I have received e-mails saying if someone uses your promo code I would get $10....then e-mails saying it would be $5....today I get an e-mail saying its $10.... what the heck is it?


----------



## pengduck (Sep 26, 2014)

bulabula1 said:


> I have received e-mails saying if someone uses your promo code I would get $10....then e-mails saying it would be $5....today I get an e-mail saying its $10.... what the heck is it?


Uber double talk.


----------



## UberRey (Sep 1, 2014)

bulabula1 said:


> I have received e-mails saying if someone uses your promo code I would get $10....then e-mails saying it would be $5....today I get an e-mail saying its $10.... what the heck is it?


It used to be $5 here. Now it's $10. Though, that's probably a mistake. They meant to change it to $1, I'm sure


----------



## bulabula1 (Oct 9, 2014)

One last question... if someone gets in the car after requesting a ride, but the ride has not started yet, is it too late for them to enter a promo code before the ride starts, such as if this was their 1st time riding and you give them the $20 off promo code for example? thanks


----------



## bigdaddy55 (Sep 20, 2014)

UberRey said:


> I'd rather take the $10 than ride with any of you angry bastages


Hello? Have your wife give you a $30 code. You give it out. Every time someone signs up, she gets $30. Every time you two go somewhere, she requests, you get paid! You're welcome.


----------



## Swed (Jul 20, 2014)

bulabula1 said:


> One last question... if someone gets in the car after requesting a ride, but the ride has not started yet, is it too late for them to enter a promo code before the ride starts, such as if this was their 1st time riding and you give them the $20 off promo code for example? thanks


Yes too late.
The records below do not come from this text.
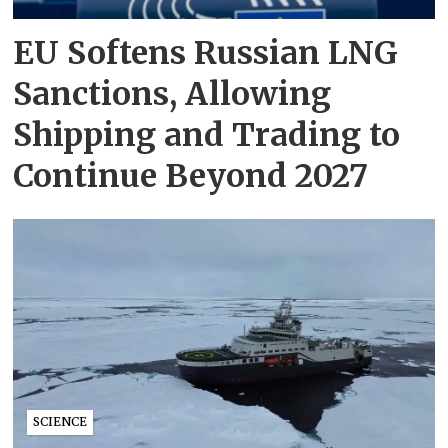
EU Softens Russian LNG
Sanctions, Allowing
Shipping and Trading to
Continue Beyond 2027
SCIENCE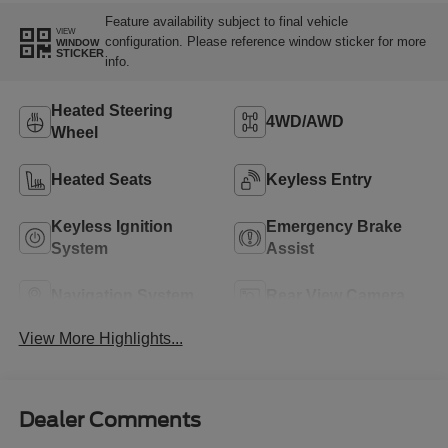
Feature availability subject to final vehicle
VIEW
configuration. Please reference window sticker for more
WINDOW
STICKER
info.
Heated Steering
4WD/AWD
Wheel
Heated Seats
Keyless Entry
Keyless Ignition
Emergency Brake
System
Assist
Navigation System
Rear View Camera
View More Highlights...
Dealer Comments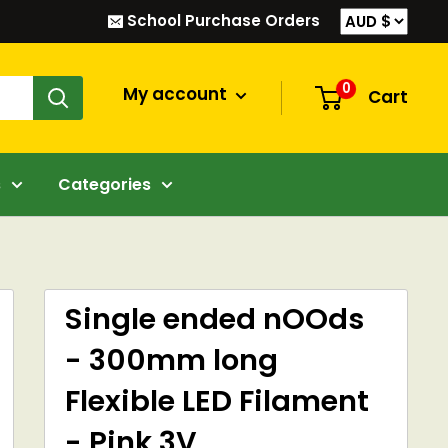
School Purchase Orders
0
My account
Cart
s
Categories
Single ended nOOds
- 300mm long
Flexible LED Filament
- Pink 3V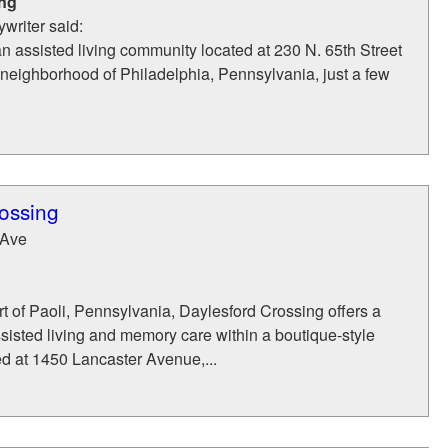
ing
writer said:
an assisted living community located at 230 N. 65th Street
neighborhood of Philadelphia, Pennsylvania, just a few
ossing
 Ave
rt of Paoli, Pennsylvania, Daylesford Crossing offers a
ssisted living and memory care within a boutique-style
d at 1450 Lancaster Avenue,...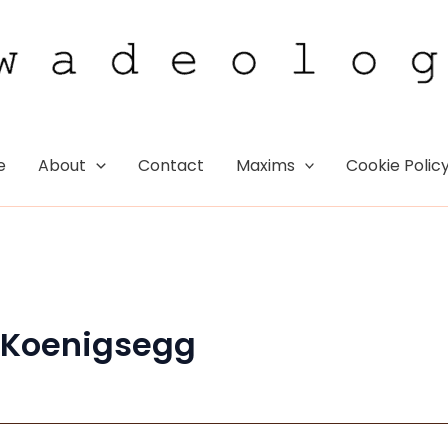
e
About
Contact
Maxims
Cookie Polic
 Koenigsegg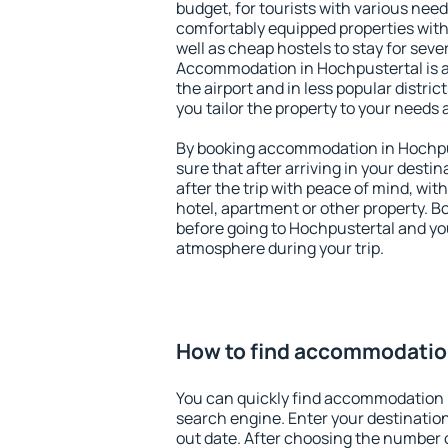
budget, for tourists with various need
comfortably equipped properties wit
well as cheap hostels to stay for sever
Accommodation in Hochpustertal is 
the airport and in less popular district
you tailor the property to your needs 
By booking accommodation in Hochpus
sure that after arriving in your destina
after the trip with peace of mind, with
hotel, apartment or other property.
before going to Hochpustertal and you
atmosphere during your trip.
How to find accommodatio
You can quickly find accommodation 
search engine. Enter your destinati
out date. After choosing the number o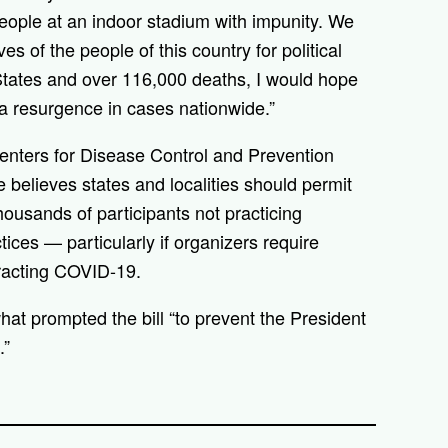
eople at an indoor stadium with impunity. We
ves of the people of this country for political
States and over 116,000 deaths, I would hope
t a resurgence in cases nationwide.”
enters for Disease Control and Prevention
 believes states and localities should permit
thousands of participants not practicing
ces — particularly if organizers require
ntracting COVID-19.
at prompted the bill “to prevent the President
.”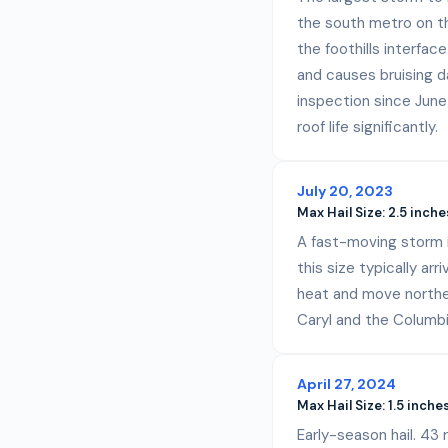
the south metro on th
the foothills interfac
and causes bruising d
inspection since June
roof life significantly.
July 20, 2023
Max Hail Size:
2.5 inche
A fast-moving storm in
this size typically ar
heat and move northea
Caryl and the Columbi
April 27, 2024
Max Hail Size:
1.5 inche
Early-season hail. 43 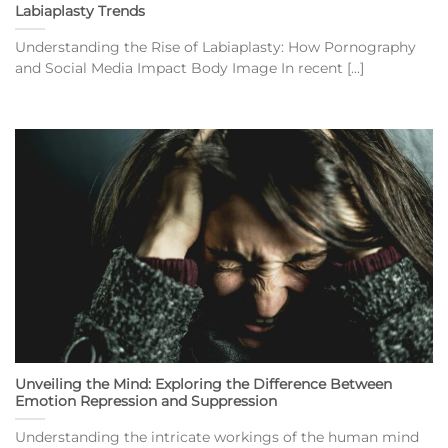
Labiaplasty Trends
Understanding the Rise of Labiaplasty: How Pornography
and Social Media Impact Body Image In recent [...]
Unveiling the Mind: Exploring the Difference Between
Emotion Repression and Suppression
Understanding the intricate workings of the human mind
They need to use the code as they download the app.


----------



## UberSonic (Jul 22, 2014)

Swed said:


> Yes too late. They need to use the code as they download the app.


They can use the code after downloading the app. One thing I have not tried is having a new rider cancel the ride before we start, enter the code, then request again.


----------



## UberRey (Sep 1, 2014)

They can enter the code as you are driving along in the car. It WILL get accepted. I just don't know if it is applied to the current drive or not. If not, they can email Uber and complain that they never got the free first ride that Uber promises. Uber will honor it.


----------